> **RECORDS SHOWN**
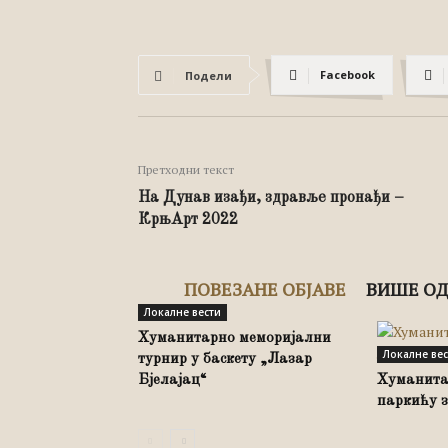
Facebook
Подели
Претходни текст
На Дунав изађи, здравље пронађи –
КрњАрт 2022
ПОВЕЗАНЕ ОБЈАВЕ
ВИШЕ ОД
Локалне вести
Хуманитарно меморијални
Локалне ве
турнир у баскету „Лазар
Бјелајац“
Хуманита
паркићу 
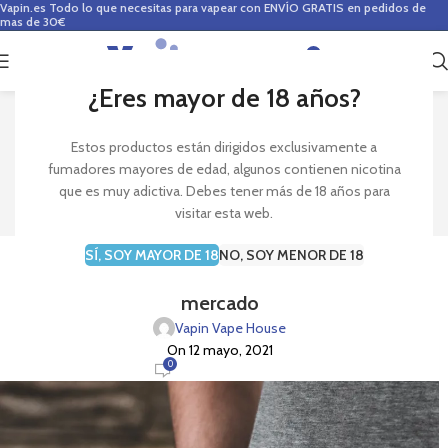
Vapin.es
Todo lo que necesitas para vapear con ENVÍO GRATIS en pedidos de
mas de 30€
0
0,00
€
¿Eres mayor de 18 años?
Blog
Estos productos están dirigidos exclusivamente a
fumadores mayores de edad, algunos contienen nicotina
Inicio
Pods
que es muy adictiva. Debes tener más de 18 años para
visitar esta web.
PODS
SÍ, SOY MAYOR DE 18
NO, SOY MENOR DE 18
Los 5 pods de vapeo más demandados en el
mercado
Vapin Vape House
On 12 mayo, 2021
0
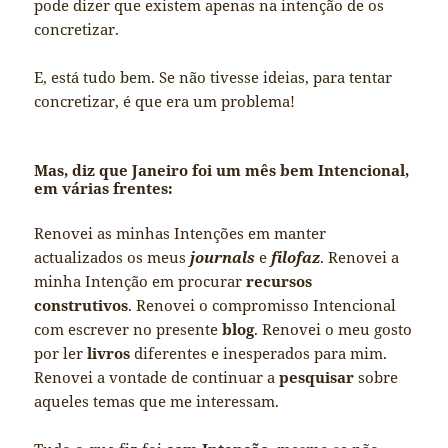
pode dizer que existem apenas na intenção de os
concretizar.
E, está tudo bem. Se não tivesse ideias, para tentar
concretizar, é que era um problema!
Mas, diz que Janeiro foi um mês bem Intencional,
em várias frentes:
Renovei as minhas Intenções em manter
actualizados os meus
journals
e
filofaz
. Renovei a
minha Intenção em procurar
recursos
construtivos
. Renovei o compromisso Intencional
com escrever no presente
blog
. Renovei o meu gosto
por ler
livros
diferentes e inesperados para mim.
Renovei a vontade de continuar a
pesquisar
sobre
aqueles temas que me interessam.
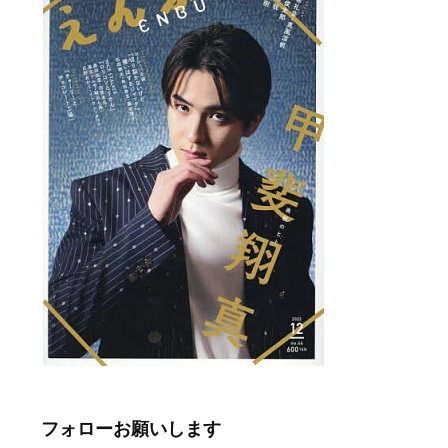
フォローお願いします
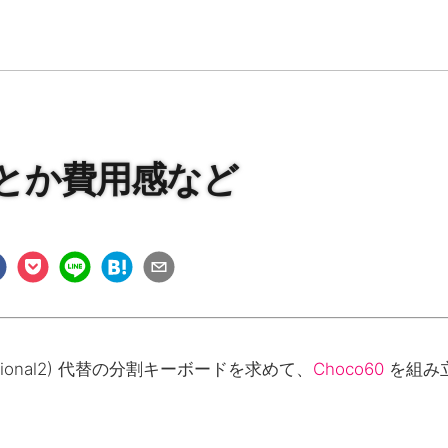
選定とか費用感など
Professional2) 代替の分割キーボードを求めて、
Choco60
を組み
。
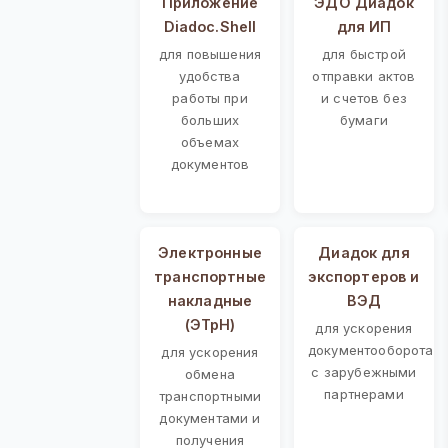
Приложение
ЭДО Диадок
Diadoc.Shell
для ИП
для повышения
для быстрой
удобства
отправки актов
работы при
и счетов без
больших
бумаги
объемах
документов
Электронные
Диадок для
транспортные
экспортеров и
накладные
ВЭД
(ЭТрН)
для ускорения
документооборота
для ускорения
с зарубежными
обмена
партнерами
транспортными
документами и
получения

> **ASSIGNMENT**
Retype all entries above verbatim; no pictures belong in the copy.

> **OUTPUT OF THE TASK**
Facebook
Подели
Претходни текст
На Дунав изађи, здравље пронађи –
КрњАрт 2022
ПОВЕЗАНЕ ОБЈАВЕ
ВИШЕ ОД
Локалне вести
Хуманитарно меморијални
Локалне ве
турнир у баскету „Лазар
Бјелајац“
Хуманита
паркићу 
Vapin.es
Todo lo que necesitas para vapear con ENVÍO GRATIS en pedidos de
mas de 30€
0
0,00
€
¿Eres mayor de 18 años?
Blog
Estos productos están dirigidos exclusivamente a
fumadores mayores de edad, algunos contienen nicotina
Inicio
Pods
que es muy adictiva. Debes tener más de 18 años para
visitar esta web.
PODS
SÍ, SOY MAYOR DE 18
NO, SOY MENOR DE 18
Los 5 pods de vapeo más demandados en el
mercado
Vapin Vape House
On 12 mayo, 2021
0
pode dizer que existem apenas na intenção de os
concretizar.
E, está tudo bem. Se não tivesse ideias, para tentar
concretizar, é que era um problema!
Mas, diz que Janeiro foi um mês bem Intencional,
em várias frentes:
Renovei as minhas Intenções em manter
actualizados os meus
journals
e
filofaz
. Renovei a
minha Intenção em procurar
recursos
construtivos
. Renovei o compromisso Intencional
com escrever no presente
blog
. Renovei o meu gosto
por ler
livros
diferentes e inesperados para mim.
Renovei a vontade de continuar a
pesquisar
sobre
aqueles temas que me interessam.
フォローお願いします
選定とか費用感など
Professional2) 代替の分割キーボードを求めて、
Choco60
を組み
。
Приложение
ЭДО Диадок
Diadoc.Shell
для ИП
для повышения
для быстрой
удобства
отправки актов
работы при
и счетов без
больших
бумаги
объемах
документов
Электронные
Диадок для
транспортные
экспортеров и
накладные
ВЭД
(ЭТрН)
для ускорения
документооборота
для ускорения
с зарубежными
обмена
партнерами
транспортными
документами и
получения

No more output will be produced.